Actually I think that’s a pretty good example of what confuses me about this usage of “free”. Usually when I call something “free” I am making a claim about who pays for the thing, but as you pointed out, in this case it has something to do with who is billed by the service provider.

> In that way, a society organizes that no one has the existential threat (financially or medically) of prohibitively high cost.

IMO, no current Earth society comes close to that criteria. For example, if someone has a currently untreatable disease, then isn’t that just saying the cost of treatment is prohibitively high? ie, the cost of hiring scientists, renting lab space, running trials, etc.

> in this case it has something to do with who is billed by the service provider.

What else could it even be? You started your gotcha with the truism that it's not free, so, yeah, nothing is free, and the whole discussion is meaningless. You're arguing in bad faith, but that just makes your argument meaningless.

> no current Earth society comes close to that criteria. For example, if someone has a currently untreatable disease

Your counterargument is that there exist diseases that cannot be treated anywhere?

Let me give you an example of something treatable: Endemic (flea-borne_) typhus. In Europe, the given example is "British POWs in Germany at the end of World War I when they described conditions in Germany." [1] In the US, instead Typhus shows up in the reports of the LA Medical Association as a regular occurence (among homeless, mostly). [2]

[1] https://en.wikipedia.org/wiki/Epidemic_typhus [2] https://www.ladocs.org/news-events/news/lac-dph-health-alert...

Do you also get confused by free food tastings in grocery stores?
Certainly. It's being paid for by the universal basic health care that our government provides. One of the reasons we pay taxes.
Okay, you give the government money (taxes) and then the government pays the clinics for your medical care (with the tax money).

But doesn’t that mean you’re still paying for your own medical care with the government acting as a middle-man? So then it’s not free.

You are missing the key feature: solidarity.

It is not paying for your own medical care it is paying a small proportion of everyone's medical care.

And in fact for a proportion of the population it is in fact free or nearly so because they have never paid any income tax or the cost was so high that the taxes they did pay plus the proceeds of selling very possession they had and selling their children into servitude still wasn't enough to pay for it.
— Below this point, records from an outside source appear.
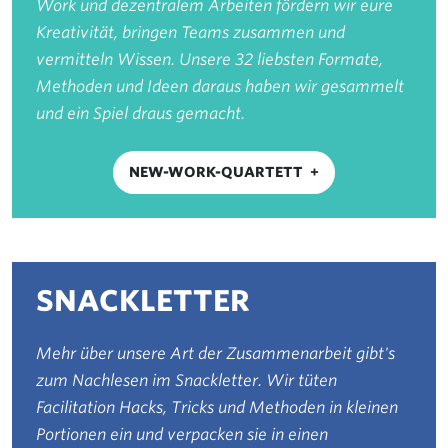
Work und dezentralem Arbeiten fördern wir eure
Kreativität, bringen Teams zusammen und
vermitteln Wissen. Unsere 32 liebsten Formate,
Methoden und Ideen daraus haben wir gesammelt
und ein Spiel draus gemacht.
NEW-WORK-QUARTETT
SNACKLETTER
Mehr über unsere Art der Zusammenarbeit gibt's
zum Nachlesen im Snackletter. Wir tüten
Facilitation Hacks, Tricks und Methoden in kleinen
Portionen ein und verpacken sie in einen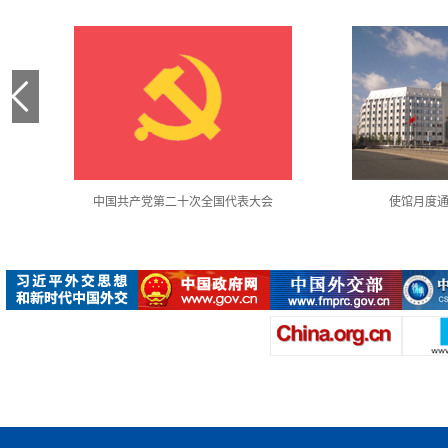
中国共产党第二十次全国代表大会
使馆月度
And lastly, we all understand the point of taxation and redistribution (at least in Europe we do) so what exactly was the point you were repeatedly failing to make clear?

Do you feel like this was an insightful point that needed clarification?
Sure, if for some reason you want to take the most absolute, most pedantic definition of the word 'free' and you are utterly confused by it meaning something else then, yes, it is not free.

I hope this clears things up for you.